What are my options for receiving an internet connection at my Portuguese property? I live in a small village that has mains telephone wires outside in the street so I assume I can get a phone installed. What does it cost or am I better with a satellite system?


----------



## siobhanwf (Mar 20, 2009)

depending on how far you are from the main broadband exchnage depends on the quality of your internet connection.
We are 7kms from ours and in the first 5 years we were here had the PT engineer here on a very regular basis. Our speed wasn`t much faster than dial-up!! 
Having tried various dongles we found we had the same problem if we even managed to get a connection

We decided 18 moths ago to go to satellite and choose Tooway | Home of Tooway Satellite Broadband 20 Mb in Europe | ToowayDirect.
Sorry we didn`t do it sooner!!!!
Now getting up to 20mbps dwoload and 5mbps upload


----------



## canoeman (Mar 3, 2011)

Quality and speed all depends on how far you are from the ADSL exchange, the ideal is to check exactly what someone on the same line gets or could get, PT & Sapo are not 100% accurate with their information, PT/sapo cost appox 30€pm depends on phone package and speed

Second option is Meo,Zon, Vodafone TV,telephone, broadband packages but depends if you have fibre optic available on your telephone route considerably dearer but faster broadband

Third option dongle but depends on your local Mast 3 or 4G TMN, Vodafone, Optimus

Fourth option Satellite, Tooway all reports here good cost 40€ ish pm downside no telephone option


----------



## siobhanwf (Mar 20, 2009)

We have cancelled out PT phone line and now only use Skype.


You will find the cost s of Tooway satellite here. https://www.toowaydirect.com/purchase/


----------



## Verinia (Apr 6, 2012)

We use Tooway too and have found it excellent. It is reliable, fast and we have bought a package which allows us to watch a bit of telly on Watch again or Filmon (You need at least 20 mb data for that we find...its not unlimited) and we watch an average of one programme a day,listen to streaming radio a lot and use Youtube etc.
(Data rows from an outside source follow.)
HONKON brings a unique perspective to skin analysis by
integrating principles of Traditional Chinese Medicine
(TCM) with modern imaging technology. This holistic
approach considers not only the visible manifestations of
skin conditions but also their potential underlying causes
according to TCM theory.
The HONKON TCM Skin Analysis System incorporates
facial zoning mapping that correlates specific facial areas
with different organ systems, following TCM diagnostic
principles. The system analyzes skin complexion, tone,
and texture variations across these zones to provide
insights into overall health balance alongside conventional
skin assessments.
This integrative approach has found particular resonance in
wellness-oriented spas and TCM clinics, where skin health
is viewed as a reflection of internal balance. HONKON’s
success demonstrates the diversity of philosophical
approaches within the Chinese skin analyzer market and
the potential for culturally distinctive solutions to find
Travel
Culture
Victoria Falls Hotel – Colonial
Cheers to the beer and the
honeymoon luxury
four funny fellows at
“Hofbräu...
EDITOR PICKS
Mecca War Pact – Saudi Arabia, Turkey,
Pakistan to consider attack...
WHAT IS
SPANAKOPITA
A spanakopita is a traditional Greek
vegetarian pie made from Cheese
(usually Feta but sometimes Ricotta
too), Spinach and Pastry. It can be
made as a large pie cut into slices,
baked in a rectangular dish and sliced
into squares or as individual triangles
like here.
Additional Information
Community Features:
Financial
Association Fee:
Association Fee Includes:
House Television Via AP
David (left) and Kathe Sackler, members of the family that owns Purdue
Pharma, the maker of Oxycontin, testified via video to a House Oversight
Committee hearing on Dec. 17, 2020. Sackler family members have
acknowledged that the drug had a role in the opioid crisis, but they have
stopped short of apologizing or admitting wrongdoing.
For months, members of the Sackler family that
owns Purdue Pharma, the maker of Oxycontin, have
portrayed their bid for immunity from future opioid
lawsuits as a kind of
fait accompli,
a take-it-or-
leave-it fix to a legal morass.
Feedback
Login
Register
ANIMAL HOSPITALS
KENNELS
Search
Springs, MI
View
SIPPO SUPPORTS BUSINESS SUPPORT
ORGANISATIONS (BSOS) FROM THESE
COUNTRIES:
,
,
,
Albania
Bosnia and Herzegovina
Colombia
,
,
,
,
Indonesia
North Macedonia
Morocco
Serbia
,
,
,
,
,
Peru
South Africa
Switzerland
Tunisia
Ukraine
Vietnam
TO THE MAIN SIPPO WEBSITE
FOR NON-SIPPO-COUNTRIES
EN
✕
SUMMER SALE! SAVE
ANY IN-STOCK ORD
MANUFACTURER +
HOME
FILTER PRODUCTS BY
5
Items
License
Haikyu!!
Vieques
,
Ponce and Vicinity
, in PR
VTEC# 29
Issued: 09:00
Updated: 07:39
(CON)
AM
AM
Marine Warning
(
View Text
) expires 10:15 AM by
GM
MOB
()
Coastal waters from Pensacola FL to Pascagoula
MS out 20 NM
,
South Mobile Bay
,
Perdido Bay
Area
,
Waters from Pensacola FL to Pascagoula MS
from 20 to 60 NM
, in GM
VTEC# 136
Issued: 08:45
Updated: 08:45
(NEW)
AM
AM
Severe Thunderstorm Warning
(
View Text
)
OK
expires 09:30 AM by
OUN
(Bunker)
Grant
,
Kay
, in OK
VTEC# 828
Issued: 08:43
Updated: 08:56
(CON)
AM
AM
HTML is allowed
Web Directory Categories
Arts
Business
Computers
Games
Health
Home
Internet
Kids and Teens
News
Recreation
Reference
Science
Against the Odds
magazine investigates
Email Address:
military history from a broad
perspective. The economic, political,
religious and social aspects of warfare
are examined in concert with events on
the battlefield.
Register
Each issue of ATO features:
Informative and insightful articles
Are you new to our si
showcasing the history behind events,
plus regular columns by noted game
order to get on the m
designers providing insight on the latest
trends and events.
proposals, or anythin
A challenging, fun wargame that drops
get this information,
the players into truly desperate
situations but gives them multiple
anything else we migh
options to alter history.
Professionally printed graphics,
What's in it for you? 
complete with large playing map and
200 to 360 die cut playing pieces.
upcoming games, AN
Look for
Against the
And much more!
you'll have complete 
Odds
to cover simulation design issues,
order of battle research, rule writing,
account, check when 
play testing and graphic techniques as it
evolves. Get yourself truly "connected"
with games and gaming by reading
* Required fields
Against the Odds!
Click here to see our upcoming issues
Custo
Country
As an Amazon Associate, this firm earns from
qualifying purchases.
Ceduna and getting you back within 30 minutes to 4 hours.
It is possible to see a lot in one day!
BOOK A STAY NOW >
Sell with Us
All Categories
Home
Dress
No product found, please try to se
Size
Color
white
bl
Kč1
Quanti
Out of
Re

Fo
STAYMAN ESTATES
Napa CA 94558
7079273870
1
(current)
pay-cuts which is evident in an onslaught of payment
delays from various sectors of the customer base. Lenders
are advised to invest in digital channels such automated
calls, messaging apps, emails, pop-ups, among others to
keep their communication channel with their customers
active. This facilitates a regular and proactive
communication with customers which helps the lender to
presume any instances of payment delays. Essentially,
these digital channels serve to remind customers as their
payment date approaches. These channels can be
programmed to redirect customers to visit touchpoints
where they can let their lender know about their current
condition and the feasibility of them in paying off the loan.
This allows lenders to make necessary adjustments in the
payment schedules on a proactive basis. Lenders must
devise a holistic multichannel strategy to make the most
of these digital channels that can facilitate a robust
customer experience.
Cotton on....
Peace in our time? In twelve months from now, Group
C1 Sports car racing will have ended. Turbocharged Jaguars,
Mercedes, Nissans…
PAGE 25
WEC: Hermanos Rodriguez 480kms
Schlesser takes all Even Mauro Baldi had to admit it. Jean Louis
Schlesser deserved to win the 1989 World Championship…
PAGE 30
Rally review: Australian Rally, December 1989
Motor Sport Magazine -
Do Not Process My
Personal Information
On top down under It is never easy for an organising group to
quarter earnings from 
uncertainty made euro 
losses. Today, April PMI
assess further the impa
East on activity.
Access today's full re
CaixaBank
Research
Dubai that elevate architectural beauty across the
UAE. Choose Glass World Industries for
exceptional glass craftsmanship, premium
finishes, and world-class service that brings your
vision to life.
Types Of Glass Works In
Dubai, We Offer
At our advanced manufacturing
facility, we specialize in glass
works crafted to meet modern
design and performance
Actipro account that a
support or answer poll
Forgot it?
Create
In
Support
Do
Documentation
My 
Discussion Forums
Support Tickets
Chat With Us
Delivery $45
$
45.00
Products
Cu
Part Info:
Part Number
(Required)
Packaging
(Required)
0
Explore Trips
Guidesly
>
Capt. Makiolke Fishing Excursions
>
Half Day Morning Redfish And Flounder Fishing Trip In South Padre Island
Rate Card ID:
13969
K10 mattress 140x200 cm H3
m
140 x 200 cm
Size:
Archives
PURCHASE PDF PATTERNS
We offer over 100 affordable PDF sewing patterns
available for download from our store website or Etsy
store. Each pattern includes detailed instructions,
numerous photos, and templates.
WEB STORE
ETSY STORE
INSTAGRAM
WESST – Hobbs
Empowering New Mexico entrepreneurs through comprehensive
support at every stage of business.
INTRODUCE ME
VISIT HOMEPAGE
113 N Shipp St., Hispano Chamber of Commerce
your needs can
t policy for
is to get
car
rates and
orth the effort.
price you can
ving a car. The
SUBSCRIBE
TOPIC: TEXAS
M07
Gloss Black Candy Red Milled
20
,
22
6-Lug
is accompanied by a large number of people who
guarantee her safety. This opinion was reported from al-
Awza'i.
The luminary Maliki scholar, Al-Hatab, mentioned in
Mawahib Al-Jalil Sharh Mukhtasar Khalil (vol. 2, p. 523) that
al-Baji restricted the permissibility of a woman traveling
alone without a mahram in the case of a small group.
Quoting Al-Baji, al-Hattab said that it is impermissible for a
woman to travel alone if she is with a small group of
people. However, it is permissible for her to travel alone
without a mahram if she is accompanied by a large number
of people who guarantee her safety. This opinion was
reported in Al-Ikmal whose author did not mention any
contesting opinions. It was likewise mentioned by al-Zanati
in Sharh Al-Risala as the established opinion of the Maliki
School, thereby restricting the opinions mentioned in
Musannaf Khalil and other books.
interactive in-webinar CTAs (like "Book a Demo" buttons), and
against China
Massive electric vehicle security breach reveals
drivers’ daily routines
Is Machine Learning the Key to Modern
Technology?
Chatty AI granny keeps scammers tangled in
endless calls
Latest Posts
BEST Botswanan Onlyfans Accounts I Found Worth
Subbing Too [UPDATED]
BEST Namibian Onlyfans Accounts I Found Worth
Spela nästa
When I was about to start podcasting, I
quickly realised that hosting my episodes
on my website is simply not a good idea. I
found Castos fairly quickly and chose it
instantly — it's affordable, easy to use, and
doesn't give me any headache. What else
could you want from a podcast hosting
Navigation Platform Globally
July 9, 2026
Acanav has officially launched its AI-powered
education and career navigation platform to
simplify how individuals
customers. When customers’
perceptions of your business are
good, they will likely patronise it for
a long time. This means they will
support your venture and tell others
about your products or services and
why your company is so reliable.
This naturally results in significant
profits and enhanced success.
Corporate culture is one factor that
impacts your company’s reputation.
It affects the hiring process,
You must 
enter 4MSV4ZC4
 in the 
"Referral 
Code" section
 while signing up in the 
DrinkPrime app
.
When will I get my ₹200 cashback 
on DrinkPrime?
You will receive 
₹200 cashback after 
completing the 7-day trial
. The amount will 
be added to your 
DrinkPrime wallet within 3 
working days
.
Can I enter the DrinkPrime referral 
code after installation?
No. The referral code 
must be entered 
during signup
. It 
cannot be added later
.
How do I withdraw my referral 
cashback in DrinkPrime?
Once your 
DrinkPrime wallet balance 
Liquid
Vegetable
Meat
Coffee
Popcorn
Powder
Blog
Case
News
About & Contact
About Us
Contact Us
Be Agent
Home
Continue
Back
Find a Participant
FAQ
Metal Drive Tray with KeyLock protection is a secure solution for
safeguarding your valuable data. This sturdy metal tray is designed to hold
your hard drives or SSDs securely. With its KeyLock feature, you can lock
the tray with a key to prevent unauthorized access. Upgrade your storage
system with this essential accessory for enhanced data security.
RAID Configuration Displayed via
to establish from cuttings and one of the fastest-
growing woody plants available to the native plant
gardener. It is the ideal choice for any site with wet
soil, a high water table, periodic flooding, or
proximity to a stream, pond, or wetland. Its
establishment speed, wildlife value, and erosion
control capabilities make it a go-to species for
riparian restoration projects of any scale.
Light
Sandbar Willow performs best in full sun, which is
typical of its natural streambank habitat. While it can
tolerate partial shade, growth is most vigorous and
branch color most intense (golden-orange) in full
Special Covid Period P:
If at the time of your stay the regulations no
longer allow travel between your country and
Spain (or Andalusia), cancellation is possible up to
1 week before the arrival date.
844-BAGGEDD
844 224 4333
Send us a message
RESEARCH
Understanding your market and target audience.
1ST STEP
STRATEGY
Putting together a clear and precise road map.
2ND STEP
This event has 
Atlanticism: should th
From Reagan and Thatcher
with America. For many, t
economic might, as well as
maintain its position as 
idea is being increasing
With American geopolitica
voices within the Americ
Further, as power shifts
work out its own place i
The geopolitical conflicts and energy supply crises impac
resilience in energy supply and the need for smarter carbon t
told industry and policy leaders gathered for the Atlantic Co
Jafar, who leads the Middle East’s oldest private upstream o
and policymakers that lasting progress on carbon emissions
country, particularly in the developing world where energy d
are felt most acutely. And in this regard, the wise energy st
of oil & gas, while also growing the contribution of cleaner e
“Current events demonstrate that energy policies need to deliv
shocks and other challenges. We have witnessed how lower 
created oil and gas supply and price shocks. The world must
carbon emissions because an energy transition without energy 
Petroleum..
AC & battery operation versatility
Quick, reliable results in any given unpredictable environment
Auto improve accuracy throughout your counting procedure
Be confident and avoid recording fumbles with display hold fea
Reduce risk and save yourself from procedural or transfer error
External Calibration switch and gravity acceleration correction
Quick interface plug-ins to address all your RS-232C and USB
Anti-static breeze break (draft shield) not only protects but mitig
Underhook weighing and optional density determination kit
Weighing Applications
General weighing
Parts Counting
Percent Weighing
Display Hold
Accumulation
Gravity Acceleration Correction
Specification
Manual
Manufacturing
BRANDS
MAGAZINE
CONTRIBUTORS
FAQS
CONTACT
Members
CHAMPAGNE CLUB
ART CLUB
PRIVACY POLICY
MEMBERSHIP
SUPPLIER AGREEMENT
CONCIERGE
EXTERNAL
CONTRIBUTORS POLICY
Be careful though if you use a VPN network- ie if you need to work remotely with a company that does-because of the way satellite works it can slow right down in these circumstances. This caught us out and we had to use a pay as you go dongle for some work (Check that you get the reception for this in your area, only Optimus works where we. (We live in a small village in the Loule hills)


----------